Yasak Hikaye – Aşkla Tanışan Çocuk
’Yorma kendini,
Aynen bundan öncekiler gibi, Bu aşkında katili benim, İtiraf ediyorum hepsini.’ Gülen bir çocuk, camdan yola sarkmış yeşil gözleri, Yüzünü göremediğim genç bir kadının, Saçlarında dolaşıyor, beyaz elleri. Rüzgardan başka kim cesaret eder ki, Kavuştursun sahibine bu çocuğun diline sığmayan Bu kederli, bu hararetli cümleleri. Önce kızarıyor yüzü, Anlaşılan yeni keşfetmiş sevmeyi. Sonra öyle bir ’nefes’ söküp atıyor ki içinden her şeyi, Ta buradan anlıyorum, yanıyor veledin ciğeri. Genç kadın umarsız, habersiz.
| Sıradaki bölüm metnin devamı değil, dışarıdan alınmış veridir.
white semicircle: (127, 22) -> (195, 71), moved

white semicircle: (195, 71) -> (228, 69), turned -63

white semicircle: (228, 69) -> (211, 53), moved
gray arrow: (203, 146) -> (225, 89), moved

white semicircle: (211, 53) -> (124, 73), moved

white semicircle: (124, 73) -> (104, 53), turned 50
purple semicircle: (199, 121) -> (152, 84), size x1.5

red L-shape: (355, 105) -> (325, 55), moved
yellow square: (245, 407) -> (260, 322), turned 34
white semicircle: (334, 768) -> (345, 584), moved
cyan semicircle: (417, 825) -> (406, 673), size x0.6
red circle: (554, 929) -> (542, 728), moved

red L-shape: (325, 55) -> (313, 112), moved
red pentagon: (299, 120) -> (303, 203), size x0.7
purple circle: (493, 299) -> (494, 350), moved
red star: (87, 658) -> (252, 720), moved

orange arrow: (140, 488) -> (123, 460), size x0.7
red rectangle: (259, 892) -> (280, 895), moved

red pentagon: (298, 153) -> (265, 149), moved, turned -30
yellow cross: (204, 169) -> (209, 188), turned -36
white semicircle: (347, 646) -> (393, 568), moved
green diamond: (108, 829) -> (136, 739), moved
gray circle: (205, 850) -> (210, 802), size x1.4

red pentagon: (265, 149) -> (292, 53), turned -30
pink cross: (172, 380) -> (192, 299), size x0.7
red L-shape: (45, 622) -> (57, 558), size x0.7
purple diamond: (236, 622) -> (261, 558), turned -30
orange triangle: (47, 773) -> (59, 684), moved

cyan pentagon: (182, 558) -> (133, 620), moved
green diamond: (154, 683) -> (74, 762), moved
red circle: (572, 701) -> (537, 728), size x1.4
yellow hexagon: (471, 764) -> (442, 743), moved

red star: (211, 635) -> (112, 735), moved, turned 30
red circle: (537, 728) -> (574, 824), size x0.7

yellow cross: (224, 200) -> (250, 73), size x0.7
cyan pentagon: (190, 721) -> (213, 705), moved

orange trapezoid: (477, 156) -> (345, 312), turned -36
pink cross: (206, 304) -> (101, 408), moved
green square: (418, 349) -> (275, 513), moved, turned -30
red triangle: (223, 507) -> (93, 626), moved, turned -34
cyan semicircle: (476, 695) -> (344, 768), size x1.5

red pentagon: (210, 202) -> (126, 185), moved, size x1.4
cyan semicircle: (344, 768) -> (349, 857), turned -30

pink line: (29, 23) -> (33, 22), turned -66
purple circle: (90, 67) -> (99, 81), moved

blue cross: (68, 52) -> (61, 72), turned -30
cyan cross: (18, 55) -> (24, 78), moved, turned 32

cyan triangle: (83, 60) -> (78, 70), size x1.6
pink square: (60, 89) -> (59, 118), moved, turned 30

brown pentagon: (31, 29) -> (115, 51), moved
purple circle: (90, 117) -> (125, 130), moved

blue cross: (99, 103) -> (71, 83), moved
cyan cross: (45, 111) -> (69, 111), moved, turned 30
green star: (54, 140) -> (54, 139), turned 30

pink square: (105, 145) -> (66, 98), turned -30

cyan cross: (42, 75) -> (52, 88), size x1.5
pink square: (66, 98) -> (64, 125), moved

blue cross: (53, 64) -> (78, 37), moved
Tam fısıldayacakken rüzgar kulağına, Bin yıldır kirletilememiş bu cümleyi, Güneş gibi parlayan yüzünü çevirdiği gibi, Saçlarının dalgalanışına kurban ediyor, Başlamadan biten, bu bin yıllık hikayeyi. ’Bu hikaye o sarışın çocuğun hikayesi, Ama kim dinlese, biraz içinde bulur kendini. Bense dinleyip, buldum sandıkça, Hepten kaybettim benliğimi.’ Rüzgarın boynunu büktüğünü gören çocuk, Eğip başını yalnızlığına, Nedenini kendisi de hiçbir zaman öğrenemeyecek olsa da, Bir nefeste, rüzgarı hapsedince içine, O ne tufandır ya Rab! Kendi kıyametini yaşıyor gözlerinde. Yangınlar hücum ettikçe yüreğine, Yeni bir bulut ağlıyor haline, Ta gözlerinin içinde. --- ’Bu gün bir çocuk gülümsedi gözlerimde, İhanetimi gördüm yüzümden çok yüzünde’ Kelkit - 012 |
Saygılarımla.....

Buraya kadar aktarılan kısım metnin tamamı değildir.